An drei Orten haben Pfarrvikar Michael Krosch und Gemeindereferentin Dagmar Goffart die Aschenkreuz-Stationen aufgebaut.

Auf einem Stehtisch liegen eine Schale mit Asche, Palmzweige und einige Flyer.

Auf dem Stehtisch ist alles bereit, was es fürs Aschenkreuz braucht: Asche, Palmzweige und einige Flyer.

Es ist ein neues Bild von Kirche. „Ich finde das toll. Die Leute kommen nicht mehr in die Kirche, aber dafür kommt die Kirche zu den Leuten“, sagt Hans-Günter Schmitz. Jesus habe schließlich auch genau das getan. Schmitz ist mit seiner Frau extra aus Antweiler gekommen, um das Angebot zu nutzen. Auch Agnes Rotbach aus Gemünd hat sich gezielt auf den Weg zum Rewe gemacht. „Mir ist das Aschenkreuz wichtig“, sagt sie. Sie habe ein wenig Karneval gefeiert, dieses Ritual bringe sie zurück in die Wirklichkeit. Es gebe ihr die Möglichkeit, in sich einzukehren.

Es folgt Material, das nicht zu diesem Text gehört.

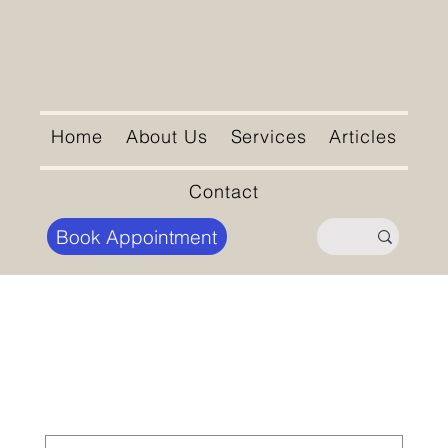
Home
About Us
Services
Articles
Contact
Book Appointment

Gläubige nutzten die unverhoffte Gelegenheit beim Einkauf in Gemünd

Manche sind extra gekommen, andere nutzen die unverhoffte Gelegenheit beim Einkauf. Szenenwechsel nach rund einer Stunde: Von dem Supermarkt-Parkplatz im Norden des Schleidener Tals geht es in den Süden vor die Pfarrkirche in Hellenthal. Die zarten Sonnenstrahlen sind verschwunden, Nieselregen hat eingesetzt. In der Bushaltestelle auf der anderen Straßenseite stehen zwei Zeugen Jehovas mit ihrem Aufsteller. Als Goffart und Krosch ihren Tisch aufbauen, packen sie ein. Demonstrativ wechseln sie die Straßenseite und gehen direkt vor den beiden in Richtung Platißbrücke.

Geht es nicht auch um Missionierung, wenn die Katholiken auf der Straße stehen und auf Menschen warten? Krosch schüttelt den Kopf. Das Aschenkreuz sei ein persönliches Angebot. Und er sieht gleich einen weiteren Grund, sich aus den Kirchen hinauszubegeben: „Die Zeugen Jehovas sind in unseren Straßen, warum wir nicht?“

In Hellenthal kommen die Menschen gezielt zur Kirche

In Hellenthal kommen die meisten gezielt zur Pfarrkirche, obwohl es an diesem Tag in der Gemeinde Hellenthal zehn weitere Möglichkeiten gibt, das Aschenkreuz im Rahmen eines Gottesdienstes zu erhalten, in Schleiden vier. Für Paul Rauw kommt das To-go-Angebot gerade richtig: „Heute Nachmittag hätte ich keine Zeit, da ich Spätschicht habe.“ Jetzt passe es , das Ritual sei ihm ein Anliegen.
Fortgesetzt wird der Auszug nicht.